- Date: December 8th, 2014
- Presenters: Marlen Olivari
- Entertainment: Catalina Palacios
- Venue: Renaissance Santiago Hotel
- Entrants: 15
- Withdrawals: María Belén Jerez, Francisca Barrera
- Winner: Hellen Toncio

= Miss Universo Chile 2014 =

Miss Universo Chile 2014, the 51st Miss Universo Chile pageant, was held on December 8, 2014. María Jesús Matthei crowned Hellen Toncio as her successor at end of the event.

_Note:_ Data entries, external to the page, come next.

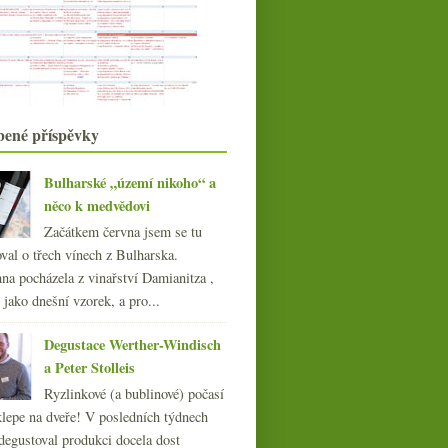
Aligoté od burgundské špičky
Degustace ve skladu
Vinná manga s lahví Bordeaux
Výsledky ankety „Mladá listopadová
vína…“
Jak jsem pil templáře
Všehochuť ze světa vína
bené příspěvky
Alsasko medové, květinové i plné
kyselin
Bulharské „území nikoho“ a
listopadu
(20)
►
něco k medvědovi
října
(22)
►
Začátkem června jsem se tu
září
(21)
►
val o třech vínech z Bulharska.
srpna
(21)
►
na pocházela z vinařství Damianitza ,
července
(18)
►
ě jako dnešní vzorek, a pro...
června
(22)
►
května
(20)
►
Degustace Werther-Windisch
dubna
(21)
►
a Peter Stolleis
března
(23)
►
Ryzlinkové (a bublinové) počasí
února
(20)
►
klepe na dveře! V posledních týdnech
ledna
(20)
►
degustoval produkci docela dost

Hellen will represent Chile at Miss Universe 2014 pageant to be held in Miami, United States.

==Delegates==
The 15 official delegates were selected on October 26.

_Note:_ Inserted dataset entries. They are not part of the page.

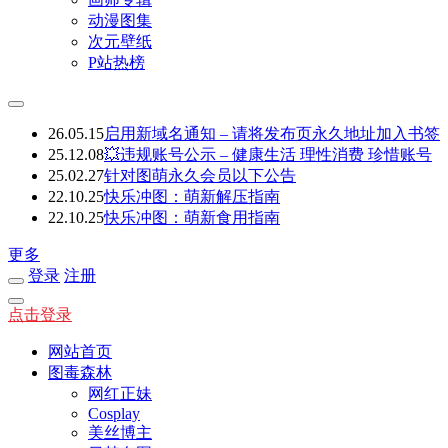
动漫图集
次元壁纸
P站热榜
26.05.15
启用新域名通知 – 请将发布页永久地址加入书签
25.12.08
💥违规账号公示 – 健康生活 理性消费 珍惜账号
25.02.27
针对图萌永久会员以下公告
22.10.25
快乐冲图：萌新解压指南
22.10.25
快乐冲图：萌新食用指南
更多
登录
注册
点击登录
网站首页
图毒森林
网红正妹
Cosplay
美丝博主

| Represents | Name | Age | Height | Hometown |
|---|---|---|---|---|
| Rapa Nui | Veri Irene Teave Tuki | 21 | 1.73 m (5 ft 8 in) | Hanga Roa |
| Maule | María José del Río Céspedes | 22 | 1.72 m (5 ft 8 in) | Santiago |
| Región Metropolitana | Natividad Leiva Bello | 22 | 1.80 m (5 ft 11 in) | Santiago |
| Magallanes | Ivana Belén Simunovic Aburto | 23 | 1.67 m (5 ft 6 in) | Santiago |
| Tarapacá | Paula Antonia Henríquez Vargas | 19 | 1.78 m (5 ft 10 in) | Concepción |
| Bío Bío | Nicolé Celeste Huerque Arancibia | 22 | 1.71 m (5 ft 7 in) | Temuco |
| Atacama | Tamara Francisca Nakamura Cepeda | 21 | 1.71 m (5 ft 7 in) | Santiago |
| Aysén | Tamara Sofía Bernales Alvarado | 21 | 1.73 m (5 ft 8 in) | Santiago |
| Arica y Parinacota | Camila Javiera Sanhueza Gajardo | 27 | 1.73 m (5 ft 8 in) | La Serena |
| Araucanía | Valentina Schnitzer Lihn | 24 | 1.80 m (5 ft 11 in) | Santiago |
| Coquimbo | Carolina Anali Bichara Muñoz | 23 | 1.75 m (5 ft 9 in) | Santiago |
| Los Ríos | Florencia Elena Caces Burotto | 21 | 1.70 m (5 ft 7 in) | Concepción |
| Antofagasta | Jocelyn Angélica Talamilla Muñóz | 25 | 1.70 m (5 ft 7 in) | Antofagasta |
| O'Higgins | Hellen Marlene Toncio Salazar | 20 | 1.73 m (5 ft 8 in) | Rancagua |
| Valparaíso | Javiera Villarroel Zaio | 24 | 1.71 m (5 ft 7 in) | Viña Del Mar |

==Results==
===Placements===

| Placement | Contestant |
|---|---|
| Miss Universo Chile 2014 | Hellen Toncio; |
| 1st Runner-Up | Natividad Leiva; |
| 2nd Runner-Up | Veri Irene Teave; |
| 3rd Runner-Up | Ivana Simunovic; |
| Top 8 | Valentina Schnitzer; María José Del Río; Jocelyn Talamilla; Tamara Bernales; |

===Special awards===
- Miss Popularidad 2014 - Ivana Simunovic

==Notes==
- Miss Rapa Nui was held on September 12 in Hotel Hanga Roa, Rapa Nui. The judges were María Jesús Matthei, Marlen Olivari, Juan Sastre (National Director of Miss Universo Chile), Manoa Frugé-Terorotua (Miss Tahiti) and Hetu'u Rapu (Miss Universo Chile 1997), among others. The winner was Veri Irene Teave.
- Francisca Barrera and Tamara Bernales were finalists in the Miss Earth Chile 2014 pageant.
- Jocelyn Talamilla was crowned "Miss Antofagasta 2014" in March 2014, and also she represented Chile in Miss Sea World 2013, in Perú, where she became the 2nd runner-up.
- María Belén Jerez and Francisca Barrera withdrew from the competition.
- Valentina Schnitzer won Miss Supranational Chile 2015 pageant.
- Natividad Leiva won Miss Earth Chile 2015 pageant and finished Top 8 in Miss Earth 2015 and also won Miss Universo Chile 2017 pageant.
- María Belén Jerez was appointed as Miss Universo Chile 2015.